(Records from a dataset)
*** Begin section ***
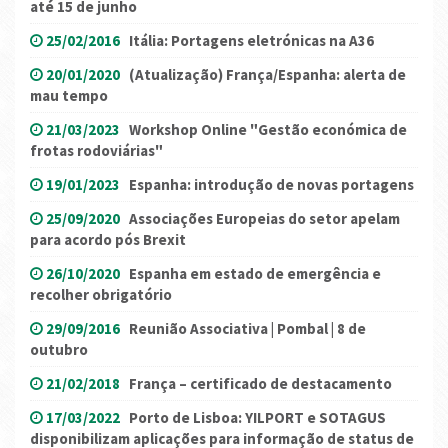
até 15 de junho
25/02/2016
Itália: Portagens eletrónicas na A36
20/01/2020
(Atualização) França/Espanha: alerta de
mau tempo
21/03/2023
Workshop Online "Gestão económica de
frotas rodoviárias"
19/01/2023
Espanha: introdução de novas portagens
25/09/2020
Associações Europeias do setor apelam
para acordo pós Brexit
26/10/2020
Espanha em estado de emergência e
recolher obrigatório
29/09/2016
Reunião Associativa | Pombal | 8 de
outubro
21/02/2018
França – certificado de destacamento
17/03/2022
Porto de Lisboa: YILPORT e SOTAGUS
disponibilizam aplicações para informação de status de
*** End section ***
§ Task details: Please extract exactly, and only, the lines from the line containing "(Atualização) França/Espanha: alerta de" through the last line of the records.

§ Output:
(Atualização) França/Espanha: alerta de
mau tempo
21/03/2023
Workshop Online "Gestão económica de
frotas rodoviárias"
19/01/2023
Espanha: introdução de novas portagens
25/09/2020
Associações Europeias do setor apelam
para acordo pós Brexit
26/10/2020
Espanha em estado de emergência e
recolher obrigatório
29/09/2016
Reunião Associativa | Pombal | 8 de
outubro
21/02/2018
França – certificado de destacamento
17/03/2022
Porto de Lisboa: YILPORT e SOTAGUS
disponibilizam aplicações para informação de status de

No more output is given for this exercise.